[To do]
Below are entries; copy exactly the lines from the one with "10 éves kortól" through the one with "შტეფან ცვაიგი", both included, and leave out the rest.

[Extracted data]
=== Begin Enclosure ===

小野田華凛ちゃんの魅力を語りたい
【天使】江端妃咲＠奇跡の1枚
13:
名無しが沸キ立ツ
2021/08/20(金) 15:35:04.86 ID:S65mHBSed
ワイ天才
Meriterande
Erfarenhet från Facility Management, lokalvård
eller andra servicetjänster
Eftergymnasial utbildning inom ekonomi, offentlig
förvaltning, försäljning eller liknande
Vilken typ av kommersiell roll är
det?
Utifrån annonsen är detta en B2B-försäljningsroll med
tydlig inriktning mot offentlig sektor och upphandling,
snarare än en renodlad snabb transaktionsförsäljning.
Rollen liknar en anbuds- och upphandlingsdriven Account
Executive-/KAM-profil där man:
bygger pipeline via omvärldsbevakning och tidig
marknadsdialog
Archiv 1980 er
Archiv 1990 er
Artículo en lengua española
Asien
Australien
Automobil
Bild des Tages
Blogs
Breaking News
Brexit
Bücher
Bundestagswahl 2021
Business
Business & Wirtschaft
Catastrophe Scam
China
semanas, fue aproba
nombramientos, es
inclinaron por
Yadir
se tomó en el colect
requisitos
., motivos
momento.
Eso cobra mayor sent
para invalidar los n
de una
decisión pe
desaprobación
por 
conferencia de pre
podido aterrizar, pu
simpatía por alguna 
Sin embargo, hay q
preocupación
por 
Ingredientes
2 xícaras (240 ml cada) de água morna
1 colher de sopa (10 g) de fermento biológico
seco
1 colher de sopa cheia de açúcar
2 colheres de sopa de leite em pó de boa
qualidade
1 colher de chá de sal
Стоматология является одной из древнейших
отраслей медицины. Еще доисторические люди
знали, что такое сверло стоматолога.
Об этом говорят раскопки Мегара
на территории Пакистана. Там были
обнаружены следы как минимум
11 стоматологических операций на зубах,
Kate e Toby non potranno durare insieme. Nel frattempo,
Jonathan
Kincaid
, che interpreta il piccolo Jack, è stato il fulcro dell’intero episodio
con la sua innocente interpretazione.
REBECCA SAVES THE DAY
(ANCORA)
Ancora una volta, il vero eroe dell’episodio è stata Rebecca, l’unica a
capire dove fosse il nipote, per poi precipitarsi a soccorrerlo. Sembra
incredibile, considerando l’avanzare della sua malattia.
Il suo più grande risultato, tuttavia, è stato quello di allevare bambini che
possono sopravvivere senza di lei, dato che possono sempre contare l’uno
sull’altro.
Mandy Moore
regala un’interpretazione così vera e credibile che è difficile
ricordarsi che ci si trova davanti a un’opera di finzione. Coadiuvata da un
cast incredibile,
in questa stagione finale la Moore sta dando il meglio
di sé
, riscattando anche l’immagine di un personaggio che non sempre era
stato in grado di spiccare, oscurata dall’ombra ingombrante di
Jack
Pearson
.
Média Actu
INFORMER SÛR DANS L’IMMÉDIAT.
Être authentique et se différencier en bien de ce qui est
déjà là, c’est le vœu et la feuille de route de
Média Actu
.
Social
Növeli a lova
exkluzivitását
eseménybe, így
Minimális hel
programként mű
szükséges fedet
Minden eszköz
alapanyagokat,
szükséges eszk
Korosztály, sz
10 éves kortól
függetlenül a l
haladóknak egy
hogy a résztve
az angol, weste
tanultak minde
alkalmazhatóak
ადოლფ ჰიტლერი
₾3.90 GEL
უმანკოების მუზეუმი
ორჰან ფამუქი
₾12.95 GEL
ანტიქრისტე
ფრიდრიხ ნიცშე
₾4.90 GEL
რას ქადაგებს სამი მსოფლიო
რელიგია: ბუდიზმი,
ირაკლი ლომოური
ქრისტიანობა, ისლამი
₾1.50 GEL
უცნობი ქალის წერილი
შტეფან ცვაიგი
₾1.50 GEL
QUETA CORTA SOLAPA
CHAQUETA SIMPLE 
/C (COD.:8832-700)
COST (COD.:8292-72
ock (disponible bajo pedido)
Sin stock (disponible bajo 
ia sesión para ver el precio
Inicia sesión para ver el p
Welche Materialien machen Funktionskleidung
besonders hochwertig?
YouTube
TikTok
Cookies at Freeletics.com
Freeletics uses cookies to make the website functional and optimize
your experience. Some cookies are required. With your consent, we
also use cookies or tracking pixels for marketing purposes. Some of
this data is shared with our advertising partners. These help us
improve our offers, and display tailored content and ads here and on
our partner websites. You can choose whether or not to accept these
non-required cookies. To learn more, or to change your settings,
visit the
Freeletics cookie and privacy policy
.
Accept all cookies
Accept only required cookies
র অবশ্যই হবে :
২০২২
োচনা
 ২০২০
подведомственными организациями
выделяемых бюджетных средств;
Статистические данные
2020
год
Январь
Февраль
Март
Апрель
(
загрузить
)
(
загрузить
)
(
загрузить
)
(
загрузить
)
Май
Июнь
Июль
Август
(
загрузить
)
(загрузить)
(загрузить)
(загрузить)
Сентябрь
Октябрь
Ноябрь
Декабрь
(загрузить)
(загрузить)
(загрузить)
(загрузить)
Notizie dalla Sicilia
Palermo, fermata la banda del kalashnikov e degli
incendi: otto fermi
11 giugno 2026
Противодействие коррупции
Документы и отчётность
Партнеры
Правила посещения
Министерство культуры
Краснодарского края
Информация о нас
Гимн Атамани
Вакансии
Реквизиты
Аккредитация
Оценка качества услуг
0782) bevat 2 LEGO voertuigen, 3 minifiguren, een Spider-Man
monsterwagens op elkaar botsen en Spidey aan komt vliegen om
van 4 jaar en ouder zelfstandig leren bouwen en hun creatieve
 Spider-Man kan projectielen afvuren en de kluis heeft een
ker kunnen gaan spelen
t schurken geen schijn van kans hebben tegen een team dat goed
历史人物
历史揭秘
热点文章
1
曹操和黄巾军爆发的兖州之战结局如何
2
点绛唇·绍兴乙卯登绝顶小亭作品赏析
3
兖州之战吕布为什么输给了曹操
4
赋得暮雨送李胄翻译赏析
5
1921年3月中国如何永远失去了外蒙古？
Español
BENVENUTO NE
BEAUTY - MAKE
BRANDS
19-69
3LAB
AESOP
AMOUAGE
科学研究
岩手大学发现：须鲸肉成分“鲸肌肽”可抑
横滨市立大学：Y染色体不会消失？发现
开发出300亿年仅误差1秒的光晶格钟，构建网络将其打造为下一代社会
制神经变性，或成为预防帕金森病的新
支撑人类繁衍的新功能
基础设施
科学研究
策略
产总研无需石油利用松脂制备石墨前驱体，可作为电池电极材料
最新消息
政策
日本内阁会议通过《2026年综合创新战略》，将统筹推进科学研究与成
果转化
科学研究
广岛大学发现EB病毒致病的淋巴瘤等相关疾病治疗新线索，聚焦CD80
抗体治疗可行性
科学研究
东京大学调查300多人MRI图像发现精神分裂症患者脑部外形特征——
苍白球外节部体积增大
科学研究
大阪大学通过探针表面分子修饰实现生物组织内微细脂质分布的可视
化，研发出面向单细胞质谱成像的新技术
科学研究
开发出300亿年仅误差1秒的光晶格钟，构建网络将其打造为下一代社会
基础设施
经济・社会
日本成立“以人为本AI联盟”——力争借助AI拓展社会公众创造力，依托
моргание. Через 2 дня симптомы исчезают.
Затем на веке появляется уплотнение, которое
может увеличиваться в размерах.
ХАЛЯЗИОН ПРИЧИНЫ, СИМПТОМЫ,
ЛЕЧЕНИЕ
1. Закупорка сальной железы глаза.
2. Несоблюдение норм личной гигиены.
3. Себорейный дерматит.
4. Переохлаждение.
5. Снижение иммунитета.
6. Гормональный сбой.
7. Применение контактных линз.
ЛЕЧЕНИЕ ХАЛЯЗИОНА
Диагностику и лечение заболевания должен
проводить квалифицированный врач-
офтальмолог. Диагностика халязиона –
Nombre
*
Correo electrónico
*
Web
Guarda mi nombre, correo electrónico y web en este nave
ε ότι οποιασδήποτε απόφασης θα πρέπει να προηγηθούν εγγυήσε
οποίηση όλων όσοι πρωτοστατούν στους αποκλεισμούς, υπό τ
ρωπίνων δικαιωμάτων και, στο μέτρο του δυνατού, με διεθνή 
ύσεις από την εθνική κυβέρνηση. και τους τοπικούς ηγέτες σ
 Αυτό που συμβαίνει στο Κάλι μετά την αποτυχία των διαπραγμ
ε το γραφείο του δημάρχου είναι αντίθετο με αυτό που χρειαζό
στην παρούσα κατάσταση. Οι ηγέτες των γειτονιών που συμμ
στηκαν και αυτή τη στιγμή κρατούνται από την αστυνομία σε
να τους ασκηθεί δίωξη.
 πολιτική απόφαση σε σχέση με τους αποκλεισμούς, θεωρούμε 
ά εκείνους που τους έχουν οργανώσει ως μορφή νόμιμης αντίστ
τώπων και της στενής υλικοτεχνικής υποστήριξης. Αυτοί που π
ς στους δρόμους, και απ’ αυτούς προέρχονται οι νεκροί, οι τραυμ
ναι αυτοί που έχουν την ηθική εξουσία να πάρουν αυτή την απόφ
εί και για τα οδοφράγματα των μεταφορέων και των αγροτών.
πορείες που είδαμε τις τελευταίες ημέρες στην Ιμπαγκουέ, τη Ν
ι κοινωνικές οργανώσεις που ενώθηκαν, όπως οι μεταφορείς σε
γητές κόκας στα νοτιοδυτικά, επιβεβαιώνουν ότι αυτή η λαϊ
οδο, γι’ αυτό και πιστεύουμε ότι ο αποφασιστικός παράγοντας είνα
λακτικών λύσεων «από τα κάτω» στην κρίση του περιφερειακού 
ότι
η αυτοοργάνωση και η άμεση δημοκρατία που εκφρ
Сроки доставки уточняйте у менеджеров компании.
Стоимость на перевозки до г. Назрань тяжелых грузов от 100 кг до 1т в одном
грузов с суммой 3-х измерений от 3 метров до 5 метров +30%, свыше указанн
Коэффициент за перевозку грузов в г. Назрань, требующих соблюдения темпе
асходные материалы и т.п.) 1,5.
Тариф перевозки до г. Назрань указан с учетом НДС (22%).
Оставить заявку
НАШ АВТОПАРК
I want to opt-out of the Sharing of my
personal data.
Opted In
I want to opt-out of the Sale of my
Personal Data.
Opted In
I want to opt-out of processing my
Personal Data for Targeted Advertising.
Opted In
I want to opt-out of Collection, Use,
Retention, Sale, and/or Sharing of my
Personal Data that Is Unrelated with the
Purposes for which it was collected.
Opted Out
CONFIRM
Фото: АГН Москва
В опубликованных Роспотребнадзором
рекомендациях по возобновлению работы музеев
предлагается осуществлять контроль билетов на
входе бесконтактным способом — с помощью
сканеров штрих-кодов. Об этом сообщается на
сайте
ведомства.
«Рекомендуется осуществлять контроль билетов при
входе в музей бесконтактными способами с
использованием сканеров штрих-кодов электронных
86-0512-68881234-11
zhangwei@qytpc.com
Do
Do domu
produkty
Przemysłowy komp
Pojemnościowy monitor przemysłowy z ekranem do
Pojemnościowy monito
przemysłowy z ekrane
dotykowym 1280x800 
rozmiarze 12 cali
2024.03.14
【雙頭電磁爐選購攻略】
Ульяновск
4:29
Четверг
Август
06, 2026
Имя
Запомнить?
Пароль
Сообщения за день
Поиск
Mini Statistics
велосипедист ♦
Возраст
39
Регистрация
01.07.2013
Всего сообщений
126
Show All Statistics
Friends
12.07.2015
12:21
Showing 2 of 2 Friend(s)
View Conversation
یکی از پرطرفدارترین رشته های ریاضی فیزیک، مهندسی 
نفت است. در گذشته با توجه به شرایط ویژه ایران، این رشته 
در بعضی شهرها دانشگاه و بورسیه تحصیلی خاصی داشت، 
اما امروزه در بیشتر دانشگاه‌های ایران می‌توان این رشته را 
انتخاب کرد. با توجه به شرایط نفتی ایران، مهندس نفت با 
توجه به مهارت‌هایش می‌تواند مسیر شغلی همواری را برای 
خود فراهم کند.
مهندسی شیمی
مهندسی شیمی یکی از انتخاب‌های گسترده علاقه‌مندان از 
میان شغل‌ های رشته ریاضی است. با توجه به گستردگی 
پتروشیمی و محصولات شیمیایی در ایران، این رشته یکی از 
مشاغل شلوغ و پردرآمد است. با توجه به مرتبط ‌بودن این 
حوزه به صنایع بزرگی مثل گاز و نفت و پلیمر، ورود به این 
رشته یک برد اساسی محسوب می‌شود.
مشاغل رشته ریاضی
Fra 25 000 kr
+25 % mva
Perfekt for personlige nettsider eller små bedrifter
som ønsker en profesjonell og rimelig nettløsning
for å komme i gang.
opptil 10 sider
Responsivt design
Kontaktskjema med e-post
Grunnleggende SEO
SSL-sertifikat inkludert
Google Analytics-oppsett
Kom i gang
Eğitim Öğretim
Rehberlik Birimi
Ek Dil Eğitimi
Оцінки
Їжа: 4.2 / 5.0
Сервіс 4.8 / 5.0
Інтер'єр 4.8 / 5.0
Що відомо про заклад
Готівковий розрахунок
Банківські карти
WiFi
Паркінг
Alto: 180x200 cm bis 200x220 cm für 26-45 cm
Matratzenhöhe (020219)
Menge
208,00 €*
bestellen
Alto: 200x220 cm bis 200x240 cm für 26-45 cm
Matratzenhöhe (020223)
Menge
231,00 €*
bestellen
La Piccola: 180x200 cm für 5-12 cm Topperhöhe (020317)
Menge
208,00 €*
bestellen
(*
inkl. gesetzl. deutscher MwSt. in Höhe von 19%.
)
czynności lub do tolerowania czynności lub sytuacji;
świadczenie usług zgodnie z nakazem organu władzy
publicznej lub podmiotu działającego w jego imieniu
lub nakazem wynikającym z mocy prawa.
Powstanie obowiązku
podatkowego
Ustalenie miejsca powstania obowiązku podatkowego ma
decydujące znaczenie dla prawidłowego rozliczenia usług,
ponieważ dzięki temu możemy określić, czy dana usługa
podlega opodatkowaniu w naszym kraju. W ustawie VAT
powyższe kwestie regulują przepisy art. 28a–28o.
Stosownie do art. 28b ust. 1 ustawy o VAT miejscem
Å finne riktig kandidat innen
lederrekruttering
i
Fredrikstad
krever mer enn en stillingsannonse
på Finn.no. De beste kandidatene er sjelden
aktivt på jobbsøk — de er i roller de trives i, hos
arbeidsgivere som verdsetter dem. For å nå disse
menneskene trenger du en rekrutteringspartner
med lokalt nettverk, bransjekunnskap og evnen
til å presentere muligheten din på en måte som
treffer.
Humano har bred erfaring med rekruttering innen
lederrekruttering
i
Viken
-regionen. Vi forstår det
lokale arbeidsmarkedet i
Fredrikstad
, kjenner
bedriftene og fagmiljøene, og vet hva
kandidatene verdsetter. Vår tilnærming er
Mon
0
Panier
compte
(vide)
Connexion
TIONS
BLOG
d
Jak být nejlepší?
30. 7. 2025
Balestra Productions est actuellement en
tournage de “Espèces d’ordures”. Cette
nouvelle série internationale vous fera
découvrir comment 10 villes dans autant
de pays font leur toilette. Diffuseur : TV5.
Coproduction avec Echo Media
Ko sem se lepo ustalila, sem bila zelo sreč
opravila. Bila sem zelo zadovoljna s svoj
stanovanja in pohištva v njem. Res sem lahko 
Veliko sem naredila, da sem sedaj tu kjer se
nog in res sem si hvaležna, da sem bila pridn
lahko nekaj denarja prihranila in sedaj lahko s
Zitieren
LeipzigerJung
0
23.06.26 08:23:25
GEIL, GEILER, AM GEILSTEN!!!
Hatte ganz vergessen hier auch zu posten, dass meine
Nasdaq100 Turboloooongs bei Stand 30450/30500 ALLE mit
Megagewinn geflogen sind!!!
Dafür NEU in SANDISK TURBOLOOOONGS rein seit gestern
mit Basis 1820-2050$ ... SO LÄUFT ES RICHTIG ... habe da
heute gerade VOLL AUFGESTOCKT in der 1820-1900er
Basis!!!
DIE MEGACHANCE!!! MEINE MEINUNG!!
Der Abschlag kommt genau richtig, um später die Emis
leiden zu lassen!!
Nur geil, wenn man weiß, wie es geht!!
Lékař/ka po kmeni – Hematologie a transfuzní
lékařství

=== End Enclosure ===

[Solution for this task]
10 éves kortól
függetlenül a l
haladóknak egy
hogy a résztve
az angol, weste
tanultak minde
alkalmazhatóak
ადოლფ ჰიტლერი
₾3.90 GEL
უმანკოების მუზეუმი
ორჰან ფამუქი
₾12.95 GEL
ანტიქრისტე
ფრიდრიხ ნიცშე
₾4.90 GEL
რას ქადაგებს სამი მსოფლიო
რელიგია: ბუდიზმი,
ირაკლი ლომოური
ქრისტიანობა, ისლამი
₾1.50 GEL
უცნობი ქალის წერილი
შტეფან ცვაიგი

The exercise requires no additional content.